(Work request) Report every line below that has the string "soziale" in it.

(Data)
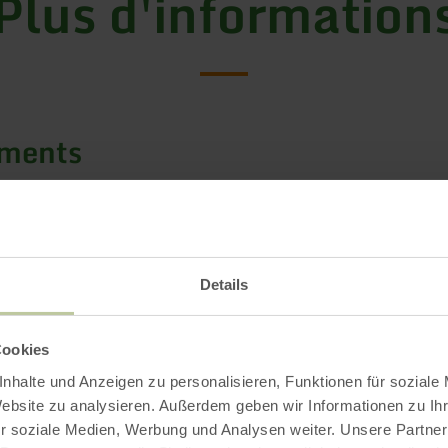
Plus d'information
ements
/ certificats
Details
Cookies
nhalte und Anzeigen zu personalisieren, Funktionen für soziale
Website zu analysieren. Außerdem geben wir Informationen zu I
r soziale Medien, Werbung und Analysen weiter. Unsere Partner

(Written answer)
nhalte und Anzeigen zu personalisieren, Funktionen für soziale
r soziale Medien, Werbung und Analysen weiter. Unsere Partner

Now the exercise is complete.